Les avis sont presque unanimes, sous nos cieux lémaniques, devant l'initiative dite «pour la mère et l'enfant». Interdire, au nom d'une protection absolue de la vie, toute interruption de grossesse, même en cas de viol: voilà qui ne passe pas la rampe. On comprend, et on peut faire comprendre que brandir les droits fondamentaux d'un être tout juste conçu, contre la femme qui le porte à son corps défendant n'a pas de sens. Il y a une osmose inséparable qui légitime une libre prise de responsabilité de la femme.

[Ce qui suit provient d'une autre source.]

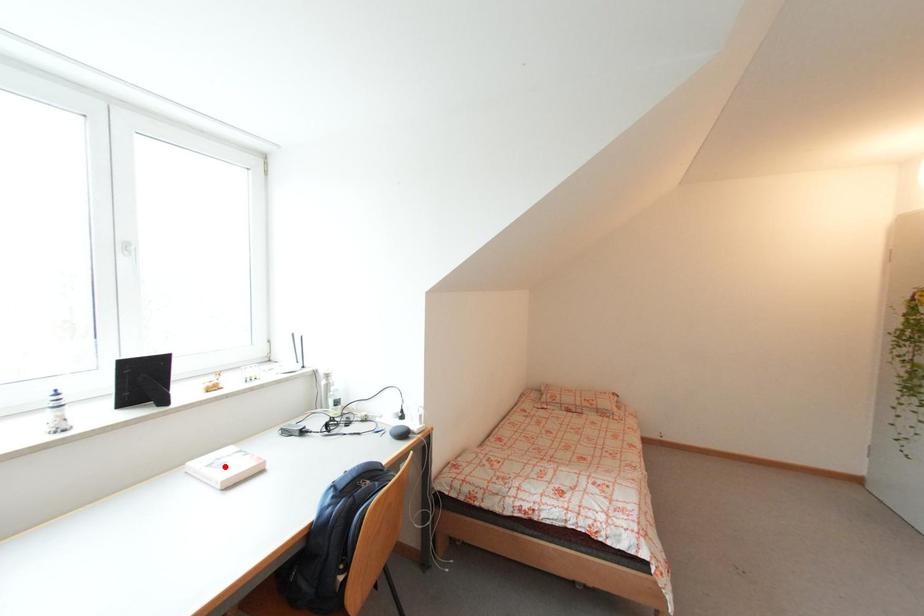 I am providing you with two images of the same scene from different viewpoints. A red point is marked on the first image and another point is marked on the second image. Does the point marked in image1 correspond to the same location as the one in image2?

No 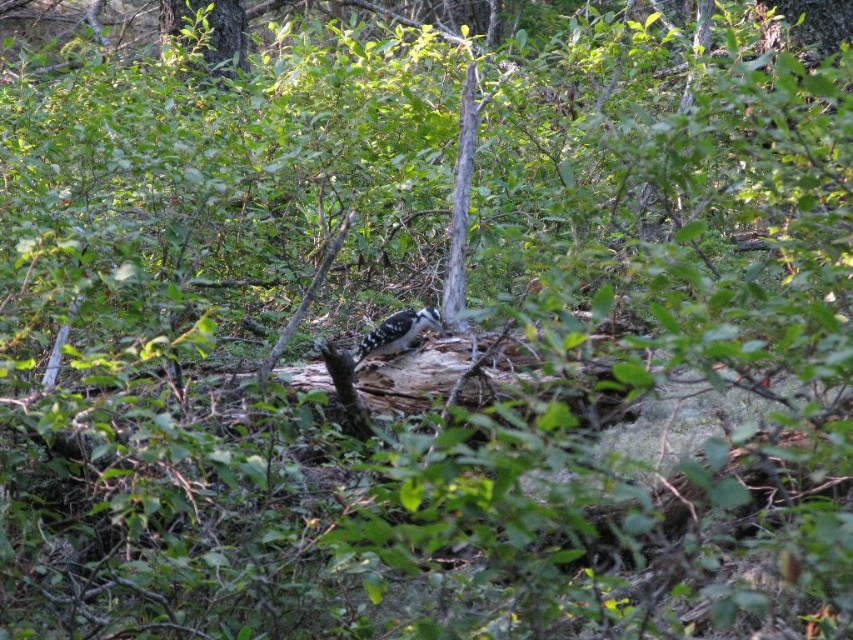 You are a hiker in the forest and want to take a photo of the speckled brown woodpecker at center. To avoid blocking the view, you need to position yourself so that the green leafy tree at upper center is not in front of the woodpecker. Which side of the woodpecker should you stand on?

The green leafy tree at upper center is positioned on the left side of the speckled brown woodpecker at center. To avoid blocking the view, you should stand on the right side of the woodpecker so that the tree is not in front of it.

Est-ce dire que la vie est chose relative, en fin de vie comme au début? Ce fut un troisième débat sur la question de l'euthanasie: un débat où des députés médecins croisèrent particulièrement le fer. Le médecin, placé devant une personne en fin de vie qui souffre, ne devrait-il pas être libre de lui administrer, sans peur ni reproche, une piqûre libératrice, pourvu que la personne le désire? Ou bien, seuls les soins palliatifs, qui abrègent souvent la durée de vie en calmant les douleurs, sont-ils des perspectives éthique, médicale et politique admissibles? Même si, comme nous, on se range à cette dernière opinion, reconnaissons que le débat mérite d'avoir lieu. Et cela permet de dire aux jeunes qu'il faut débattre, afin que vive et s'articule autour de repères une société démocratique.